Document Type : Original Research Article


Department of Chemistry, College of Science, University of Baghdad, Jadiriya, Baghdad, Iraq


In this paper, we examined the use of chelation therapy for treating metal intoxication in humans. Chelation therapy is the use of chelating agents (complexing agents) to detoxify poisonous metals such as Nickel, Cobalt, and Lead by converting them to chemically inert form that can be excreted without further interactions with the body. The UV-Vis measurements were carried out in the water as the best media for this work. The electronic spectrum of free chelate in water solution was characterized by a single band for pyridoxine (Vitamin B6), with a single band as λ max nm. Adding Ni (II) and Co (II) ions to the chelate solution showed an increase in absorbance with Vitamin B6 with a little shift in λ max. This change caused the formation of the complexes. The stoichiometry of the formed complexes was investigated by the method of continuous variation, and they were found in a ratio of (1:1). The stability constants were calculated at four temperatures at the range of (298, 303, 308, 313 and 318) oK. Thermodynamic parameters like ΔHo, ΔGo, and ΔSo were determined at five different temperatures. Chemical kinetics showed that this effect was subjected to the pseudo-first-order chelation with Ni and Co ions.

Graphical Abstract

Evaluating spectra, thermodynamic and kinetic parameters of the complexation reaction of organic compound or chelation therapy drug with some heavy metal pollutants


Main Subjects


Contamination by heavy metals is a serious threat to aquatic ecosystems because some of these metals are potentially toxic, even at very low concentrations. The toxicity of heavy metals released by a series of productive activities is widely recognized. Metal toxicity is the toxic effect of certain metals in certain forms and doses. Toxic metals are either in form of isolated (free) metals or as metal compounds that negatively affect people's health [1].

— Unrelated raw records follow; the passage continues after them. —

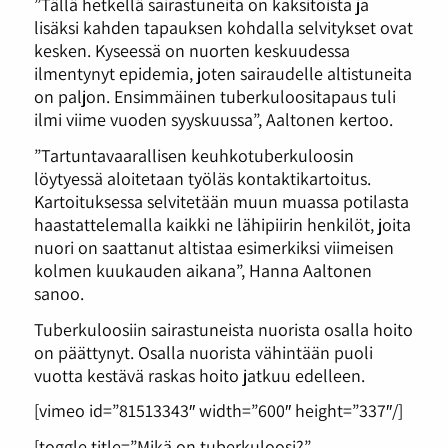
”Tällä hetkellä sairastuneita on kaksitoista ja
lisäksi kahden tapauksen kohdalla selvitykset ovat
kesken. Kyseessä on nuorten keskuudessa
ilmentynyt epidemia, joten sairaudelle altistuneita
on paljon. Ensimmäinen tuberkuloositapaus tuli
ilmi viime vuoden syyskuussa”, Aaltonen kertoo.
”Tartuntavaarallisen keuhkotuberkuloosin
löytyessä aloitetaan työläs kontaktikartoitus.
Kartoituksessa selvitetään muun muassa potilasta
haastattelemalla kaikki ne lähipiirin henkilöt, joita
nuori on saattanut altistaa esimerkiksi viimeisen
kolmen kuukauden aikana”, Hanna Aaltonen
sanoo.
Tuberkuloosiin sairastuneista nuorista osalla hoito
on päättynyt. Osalla nuorista vähintään puoli
vuotta kestävä raskas hoito jatkuu edelleen.
[vimeo id=”81513343″ width=”600″ height=”337″/]
[toggle title=”Mikä on tuberkuloosi?”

Chelating agents are of importance in treating toxicity and overdose effects with metals. Chelation describes a particular way that ions and molecules bind metal ions, and involves the formation or presence of two or more coordination bonds between a polydentate ligand and a single central atom. Usually, these ligands are organic compounds that consist mainly of atoms like S, N, and O function as ligand atoms called chelators [2]. Chelation therapy consists of chelating agents which remove metal ions such as lead, aluminum, mercury, arsenic, zinc, iron, copper, and calcium from the body by converting them to a chemically inert form that can be excreted through urine.

Bidentate or multidentate ligands form ring structures that include the metal ion, and the two-ligand atoms attached to the metal [3]. A medical procedure that involves the administration of chelators to remove heavy metals from the body is called chelation therapy. Detoxification of heavy metal by the administration of chelators forms a stable complex and inhibits the toxic heavy metal species from attacking the biological targets [4]. Lead is considered one of the most hazardous and cumulative environmental pollutants that affect all biological systems through air, water, and food sources. Toxic heavy metals are known to induce a broad range of physiological, biochemical, and behavioral dysfunction in humans. Lead poisoning still remains an important health problem.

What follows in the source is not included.